▶ **Problem statement**
Exact reproduction required: the lines below from the line with "Ihr Preis 9,28 €" to the line with "Ihr Preis 7,67 €", both ends included, and no others.

========

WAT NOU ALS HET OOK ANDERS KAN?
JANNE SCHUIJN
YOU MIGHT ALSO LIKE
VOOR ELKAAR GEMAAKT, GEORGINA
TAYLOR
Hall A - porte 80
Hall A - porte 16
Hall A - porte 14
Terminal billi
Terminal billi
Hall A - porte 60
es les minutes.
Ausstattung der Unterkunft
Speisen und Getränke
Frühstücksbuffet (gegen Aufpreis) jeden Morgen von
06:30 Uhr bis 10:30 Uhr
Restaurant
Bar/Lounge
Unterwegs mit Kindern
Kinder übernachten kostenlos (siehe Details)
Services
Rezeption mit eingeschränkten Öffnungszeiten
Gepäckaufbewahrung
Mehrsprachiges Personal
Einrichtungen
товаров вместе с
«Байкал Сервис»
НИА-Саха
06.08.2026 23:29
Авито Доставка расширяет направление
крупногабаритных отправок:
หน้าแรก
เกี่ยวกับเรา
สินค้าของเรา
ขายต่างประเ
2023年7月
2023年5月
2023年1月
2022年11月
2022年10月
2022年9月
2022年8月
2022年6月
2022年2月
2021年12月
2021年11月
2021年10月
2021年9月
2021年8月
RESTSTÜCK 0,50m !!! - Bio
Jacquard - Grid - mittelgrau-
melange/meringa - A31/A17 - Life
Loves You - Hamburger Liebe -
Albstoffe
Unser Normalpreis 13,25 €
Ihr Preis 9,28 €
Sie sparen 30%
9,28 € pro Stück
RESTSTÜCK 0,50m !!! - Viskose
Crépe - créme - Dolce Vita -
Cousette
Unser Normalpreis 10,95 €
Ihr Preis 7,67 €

========

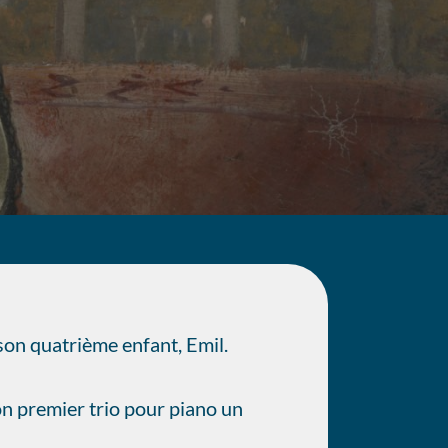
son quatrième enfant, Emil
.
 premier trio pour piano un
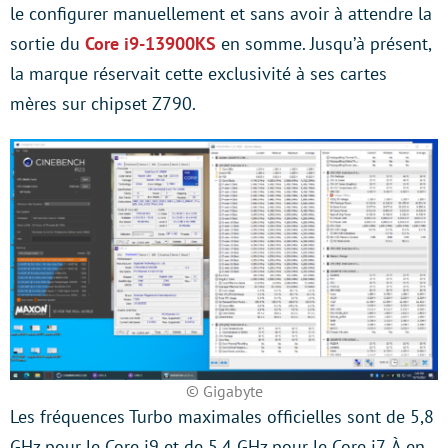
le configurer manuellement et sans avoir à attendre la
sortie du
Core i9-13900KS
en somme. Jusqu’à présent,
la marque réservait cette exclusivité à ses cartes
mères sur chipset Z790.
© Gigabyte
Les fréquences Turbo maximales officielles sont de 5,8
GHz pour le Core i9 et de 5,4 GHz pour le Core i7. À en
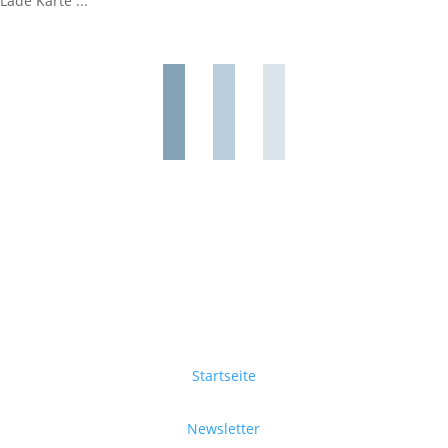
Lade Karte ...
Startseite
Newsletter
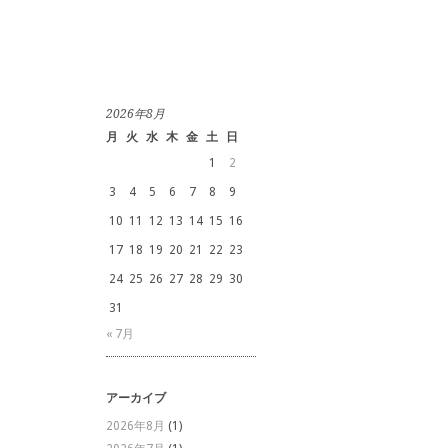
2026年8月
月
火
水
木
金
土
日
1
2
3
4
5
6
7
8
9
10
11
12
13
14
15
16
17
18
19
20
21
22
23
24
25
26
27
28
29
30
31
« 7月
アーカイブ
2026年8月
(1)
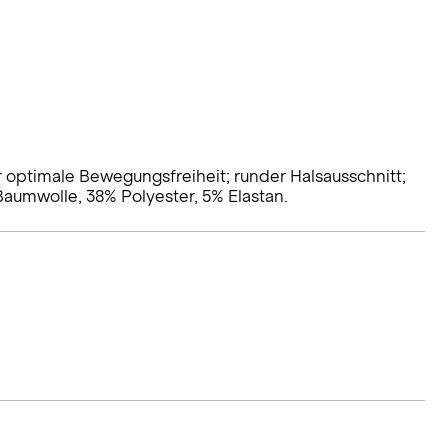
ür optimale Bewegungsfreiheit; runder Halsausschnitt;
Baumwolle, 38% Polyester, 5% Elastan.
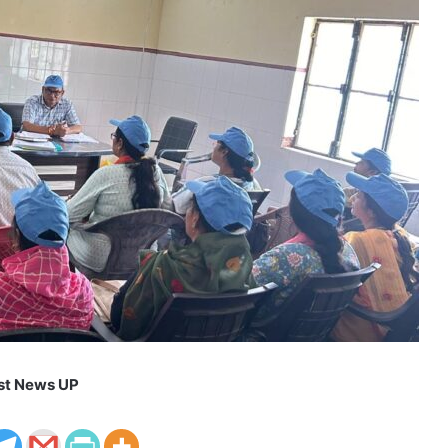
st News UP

========

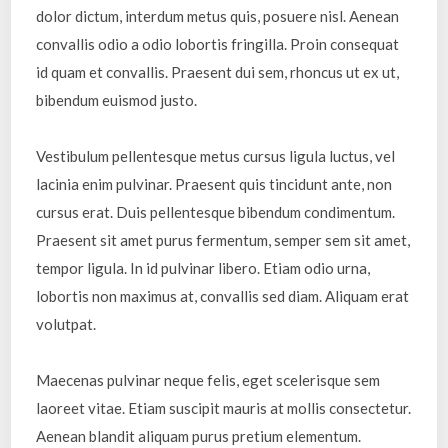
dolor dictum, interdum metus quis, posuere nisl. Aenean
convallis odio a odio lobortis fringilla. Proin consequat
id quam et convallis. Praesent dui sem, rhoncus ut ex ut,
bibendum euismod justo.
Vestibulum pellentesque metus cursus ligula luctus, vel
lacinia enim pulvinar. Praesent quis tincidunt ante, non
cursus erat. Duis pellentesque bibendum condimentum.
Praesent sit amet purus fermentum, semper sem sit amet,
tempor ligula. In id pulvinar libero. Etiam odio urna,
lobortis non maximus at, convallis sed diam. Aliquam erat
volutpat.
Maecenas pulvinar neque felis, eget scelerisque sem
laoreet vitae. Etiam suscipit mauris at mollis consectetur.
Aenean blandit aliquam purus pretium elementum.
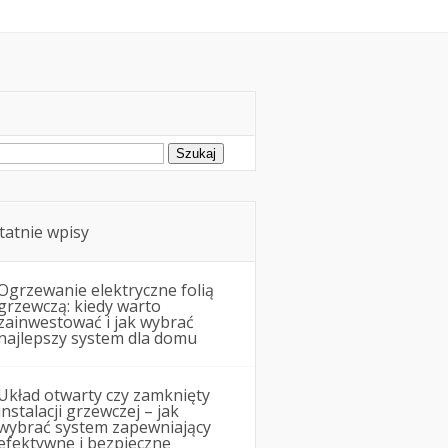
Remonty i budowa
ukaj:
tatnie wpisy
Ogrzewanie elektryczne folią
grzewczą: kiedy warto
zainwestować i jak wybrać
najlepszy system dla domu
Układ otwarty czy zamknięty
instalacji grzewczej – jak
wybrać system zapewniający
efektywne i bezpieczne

========

▶ **Solution to this task**
Ihr Preis 9,28 €
Sie sparen 30%
9,28 € pro Stück
RESTSTÜCK 0,50m !!! - Viskose
Crépe - créme - Dolce Vita -
Cousette
Unser Normalpreis 10,95 €
Ihr Preis 7,67 €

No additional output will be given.